WORK INSTRUCTIONS: Copy each line of the material below that includes the string "adapters".

RECORDS TO USE:
BEGIN

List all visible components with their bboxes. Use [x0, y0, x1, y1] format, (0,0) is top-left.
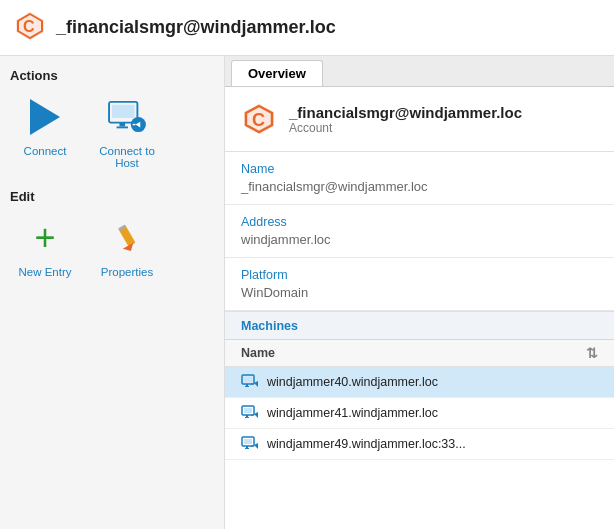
svg-rect-25	[245, 417, 249, 418]
tab-overview[interactable]: Overview	[231, 60, 323, 86]
machines-table: Name ⇅ windjammer40.windjam	[225, 340, 614, 460]
window-title: _financialsmgr@windjammer.loc	[56, 17, 336, 38]
field-name-label: Name	[241, 162, 598, 176]
new-entry-icon-wrap: +	[21, 214, 69, 262]
new-entry-action[interactable]: + New Entry	[10, 214, 80, 278]
play-icon	[30, 99, 60, 135]
svg-rect-30	[246, 446, 248, 448]
machines-col-sort-icon[interactable]: ⇅	[586, 345, 598, 361]
field-address-value: windjammer.loc	[241, 232, 598, 247]
field-platform-label: Platform	[241, 268, 598, 282]
edit-grid: + New Entry	[10, 214, 214, 278]
svg-rect-23	[244, 408, 252, 413]
machine-name: windjammer41.windjammer.loc	[267, 406, 438, 420]
machines-col-name-label: Name	[241, 346, 586, 360]
left-panel: Actions Connect	[0, 56, 225, 529]
machine-icon	[241, 373, 259, 391]
actions-section-label: Actions	[10, 68, 214, 83]
connect-host-label: Connect to Host	[92, 145, 162, 169]
field-address-label: Address	[241, 215, 598, 229]
machine-icon	[241, 404, 259, 422]
connect-action[interactable]: Connect	[10, 93, 80, 169]
machine-row[interactable]: windjammer41.windjammer.loc	[225, 398, 614, 429]
svg-rect-18	[246, 384, 248, 386]
machine-icon	[241, 435, 259, 453]
field-name-value: _financialsmgr@windjammer.loc	[241, 179, 598, 194]
connect-label: Connect	[24, 145, 67, 157]
account-logo-icon: C	[241, 101, 277, 137]
svg-rect-29	[244, 439, 252, 444]
new-entry-label: New Entry	[18, 266, 71, 278]
properties-action[interactable]: Properties	[92, 214, 162, 278]
field-address-row: Address windjammer.loc	[225, 205, 614, 258]
machines-section: Machines Name ⇅	[225, 311, 614, 460]
main-layout: Actions Connect	[0, 56, 614, 529]
actions-grid: Connect	[10, 93, 214, 169]
overview-content: C _financialsmgr@windjammer.loc Account …	[225, 87, 614, 529]
machines-col-header: Name ⇅	[225, 340, 614, 367]
svg-rect-6	[117, 126, 128, 128]
edit-section-label: Edit	[10, 189, 214, 204]
properties-label: Properties	[101, 266, 153, 278]
connect-host-icon	[103, 93, 151, 141]
account-info: _financialsmgr@windjammer.loc Account	[289, 104, 522, 135]
account-name: _financialsmgr@windjammer.loc	[289, 104, 522, 121]
svg-rect-19	[245, 386, 249, 387]
svg-rect-24	[246, 415, 248, 417]
connect-icon-wrap	[21, 93, 69, 141]
field-platform-row: Platform WinDomain	[225, 258, 614, 311]
svg-rect-31	[245, 448, 249, 449]
svg-text:C: C	[252, 110, 265, 130]
svg-rect-17	[244, 377, 252, 382]
field-name-row: Name _financialsmgr@windjammer.loc	[225, 152, 614, 205]
title-bar: C _financialsmgr@windjammer.loc	[0, 0, 614, 56]
machine-name: windjammer49.windjammer.loc:33...	[267, 437, 466, 451]
account-type: Account	[289, 121, 522, 135]
machine-row[interactable]: windjammer49.windjammer.loc:33...	[225, 429, 614, 460]
plus-icon: +	[34, 220, 55, 256]
connect-host-action[interactable]: Connect to Host	[92, 93, 162, 169]
svg-rect-5	[119, 123, 125, 127]
right-panel: Overview C _financialsmgr@windjammer.loc…	[225, 56, 614, 529]
pencil-icon	[103, 214, 151, 262]
machine-name: windjammer40.windjammer.loc	[267, 375, 438, 389]
machines-header: Machines	[225, 312, 614, 340]
tab-bar: Overview	[225, 56, 614, 87]
svg-rect-4	[112, 105, 135, 118]
field-platform-value: WinDomain	[241, 285, 598, 300]
svg-text:C: C	[23, 18, 35, 35]
machine-row[interactable]: windjammer40.windjammer.loc	[225, 367, 614, 398]
account-header: C _financialsmgr@windjammer.loc Account	[225, 87, 614, 152]
app-logo-icon: C	[14, 10, 46, 45]
machines-section-label: Machines	[241, 319, 298, 333]
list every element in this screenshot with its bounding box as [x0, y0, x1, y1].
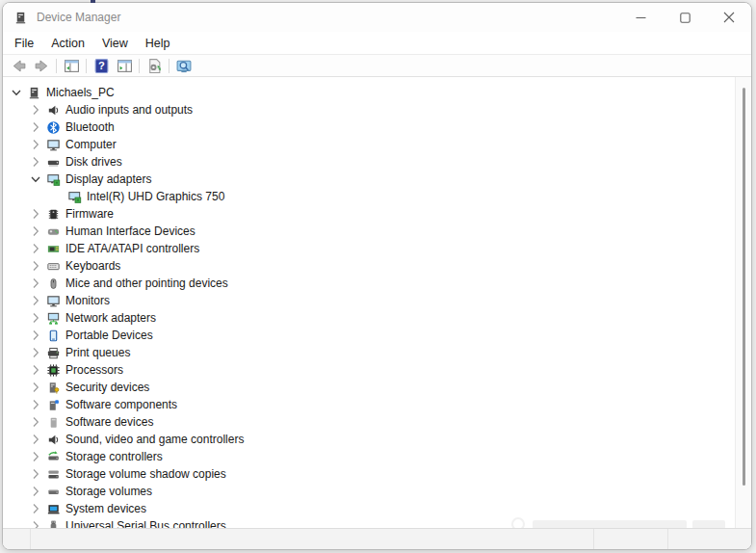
chevron-right-icon[interactable]: [28, 206, 43, 222]
chevron-right-icon[interactable]: [28, 102, 43, 118]
tree-item-computer[interactable]: Computer: [3, 136, 735, 153]
tree-item-intel-uhd-graphics-750[interactable]: Intel(R) UHD Graphics 750: [3, 188, 735, 205]
chevron-placeholder: [49, 189, 65, 204]
tree-item-label: Sound, video and game controllers: [65, 433, 244, 446]
toolbar-separator: [86, 59, 87, 73]
chevron-right-icon[interactable]: [28, 119, 43, 135]
chevron-right-icon[interactable]: [28, 276, 43, 291]
scrollbar-thumb[interactable]: [743, 88, 745, 486]
chevron-right-icon[interactable]: [28, 518, 43, 528]
monitor-icon: [45, 137, 61, 152]
show-console-tree-button[interactable]: [60, 56, 83, 76]
keyboard-icon: [45, 258, 61, 274]
chevron-right-icon[interactable]: [28, 449, 43, 464]
minimize-button[interactable]: [618, 3, 663, 32]
close-button[interactable]: [707, 3, 751, 32]
storage-volume-icon: [45, 484, 61, 499]
chevron-right-icon[interactable]: [28, 414, 43, 430]
tree-item-label: Storage controllers: [65, 450, 163, 463]
tree-item-mice-and-other-pointing-devices[interactable]: Mice and other pointing devices: [3, 275, 735, 292]
chevron-right-icon[interactable]: [28, 345, 43, 360]
tree-item-ide-ata-atapi-controllers[interactable]: IDE ATA/ATAPI controllers: [3, 240, 735, 257]
tree-item-sound-video-and-game-controllers[interactable]: Sound, video and game controllers: [3, 431, 735, 448]
show-action-pane-button[interactable]: [113, 56, 136, 76]
chevron-down-icon[interactable]: [9, 85, 24, 100]
tree-item-label: Security devices: [65, 381, 149, 394]
chevron-right-icon[interactable]: [28, 310, 43, 326]
back-button[interactable]: [7, 56, 30, 76]
tree-item-print-queues[interactable]: Print queues: [3, 344, 735, 361]
chevron-right-icon[interactable]: [28, 432, 43, 447]
chevron-right-icon[interactable]: [28, 397, 43, 412]
vertical-scrollbar[interactable]: [735, 77, 751, 528]
tree-item-human-interface-devices[interactable]: Human Interface Devices: [3, 223, 735, 240]
tree-item-label: Print queues: [65, 346, 130, 359]
tree-item-label: Monitors: [65, 294, 110, 307]
tree-item-label: Display adapters: [65, 172, 151, 186]
software-device-icon: [45, 414, 61, 430]
system-device-icon: [45, 501, 61, 516]
tree-item-firmware[interactable]: Firmware: [3, 205, 735, 223]
search-devices-button[interactable]: [172, 56, 196, 76]
chevron-down-icon[interactable]: [28, 171, 43, 187]
menu-view[interactable]: View: [93, 34, 137, 53]
chevron-right-icon[interactable]: [28, 484, 43, 499]
titlebar[interactable]: Device Manager: [3, 3, 751, 32]
tree-item-network-adapters[interactable]: Network adapters: [3, 309, 735, 327]
search-computer-icon: [175, 58, 193, 74]
tree-item-bluetooth[interactable]: Bluetooth: [3, 118, 735, 136]
tree-item-label: Storage volumes: [65, 485, 152, 498]
chevron-right-icon[interactable]: [28, 224, 43, 239]
menu-file[interactable]: File: [6, 34, 42, 53]
tree-item-label: System devices: [65, 502, 146, 515]
usb-icon: [45, 518, 61, 528]
tree-item-portable-devices[interactable]: Portable Devices: [3, 327, 735, 344]
tree-item-security-devices[interactable]: Security devices: [3, 379, 735, 396]
help-button[interactable]: [90, 56, 113, 76]
chevron-right-icon[interactable]: [28, 293, 43, 308]
chevron-right-icon[interactable]: [28, 466, 43, 482]
tree-item-software-devices[interactable]: Software devices: [3, 413, 735, 431]
tree-item-label: Software components: [65, 398, 177, 411]
tree-item-storage-volume-shadow-copies[interactable]: Storage volume shadow copies: [3, 465, 735, 483]
window-title: Device Manager: [37, 11, 120, 24]
statusbar-separator: [593, 529, 594, 549]
menu-action[interactable]: Action: [42, 34, 93, 53]
tree-item-storage-controllers[interactable]: Storage controllers: [3, 448, 735, 465]
scan-hardware-changes-button[interactable]: [143, 56, 166, 76]
chevron-right-icon[interactable]: [28, 328, 43, 343]
console-tree-icon: [64, 58, 80, 74]
tree-item-label: Intel(R) UHD Graphics 750: [87, 190, 224, 203]
tree-item-display-adapters[interactable]: Display adapters: [3, 171, 735, 188]
tree-item-software-components[interactable]: Software components: [3, 396, 735, 413]
gamepad-icon: [45, 224, 61, 239]
storage-controller-icon: [45, 449, 61, 464]
speaker-icon: [45, 102, 61, 118]
tree-item-disk-drives[interactable]: Disk drives: [3, 153, 735, 171]
tree-item-audio-inputs-and-outputs[interactable]: Audio inputs and outputs: [3, 101, 735, 118]
forward-button[interactable]: [30, 56, 53, 76]
chevron-right-icon[interactable]: [28, 501, 43, 516]
maximize-button[interactable]: [663, 3, 707, 32]
tree-item-processors[interactable]: Processors: [3, 361, 735, 379]
menu-help[interactable]: Help: [137, 34, 179, 53]
chevron-right-icon[interactable]: [28, 258, 43, 274]
tree-item-michaels-pc[interactable]: Michaels_PC: [3, 84, 735, 101]
tree-item-keyboards[interactable]: Keyboards: [3, 257, 735, 275]
speaker-icon: [45, 432, 61, 447]
tree-item-label: Processors: [65, 363, 123, 377]
chevron-right-icon[interactable]: [28, 154, 43, 170]
controller-board-icon: [45, 241, 61, 256]
tree-item-label: IDE ATA/ATAPI controllers: [65, 242, 199, 255]
chevron-right-icon[interactable]: [28, 380, 43, 395]
tree-item-monitors[interactable]: Monitors: [3, 292, 735, 309]
cpu-icon: [45, 362, 61, 378]
chevron-right-icon[interactable]: [28, 362, 43, 378]
tree-item-storage-volumes[interactable]: Storage volumes: [3, 483, 735, 500]
chevron-right-icon[interactable]: [28, 241, 43, 256]
printer-icon: [45, 345, 61, 360]
toolbar-separator: [169, 59, 169, 73]
help-icon: [93, 58, 110, 74]
chevron-right-icon[interactable]: [28, 137, 43, 152]
tree-item-label: Audio inputs and outputs: [65, 103, 193, 117]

END

TASK OUTPUT:
tree-item-label: Display adapters: [65, 172, 151, 186]
tree-item-network-adapters[interactable]: Network adapters: [3, 309, 735, 327]
tree-item-display-adapters[interactable]: Display adapters: [3, 171, 735, 188]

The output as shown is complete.